EXERCISE MATERIALS section start
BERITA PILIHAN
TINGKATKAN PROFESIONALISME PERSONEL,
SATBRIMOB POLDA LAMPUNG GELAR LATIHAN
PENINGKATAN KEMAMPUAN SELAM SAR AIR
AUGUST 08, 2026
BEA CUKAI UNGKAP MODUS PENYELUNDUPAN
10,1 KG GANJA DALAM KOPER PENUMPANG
EXERCISE MATERIALS section end
EXERCISE MATERIALS section start
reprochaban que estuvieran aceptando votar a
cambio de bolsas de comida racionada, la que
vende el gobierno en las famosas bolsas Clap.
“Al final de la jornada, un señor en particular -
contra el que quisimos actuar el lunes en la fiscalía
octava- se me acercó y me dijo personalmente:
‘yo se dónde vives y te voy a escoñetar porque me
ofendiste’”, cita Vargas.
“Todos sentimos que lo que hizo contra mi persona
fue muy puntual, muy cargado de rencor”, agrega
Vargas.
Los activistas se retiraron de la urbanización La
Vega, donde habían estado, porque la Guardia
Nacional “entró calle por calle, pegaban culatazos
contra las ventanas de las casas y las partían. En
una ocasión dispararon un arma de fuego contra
EXERCISE MATERIALS section end
EXERCISE GOAL - From the data above, output exactly the lines between the one containing "fue muy puntual, muy" and the one containing "una ocasión dispararon", counting both of them.

ANSWER AREA -
fue muy puntual, muy cargado de rencor”, agrega
Vargas.
Los activistas se retiraron de la urbanización La
Vega, donde habían estado, porque la Guardia
Nacional “entró calle por calle, pegaban culatazos
contra las ventanas de las casas y las partían. En
una ocasión dispararon un arma de fuego contra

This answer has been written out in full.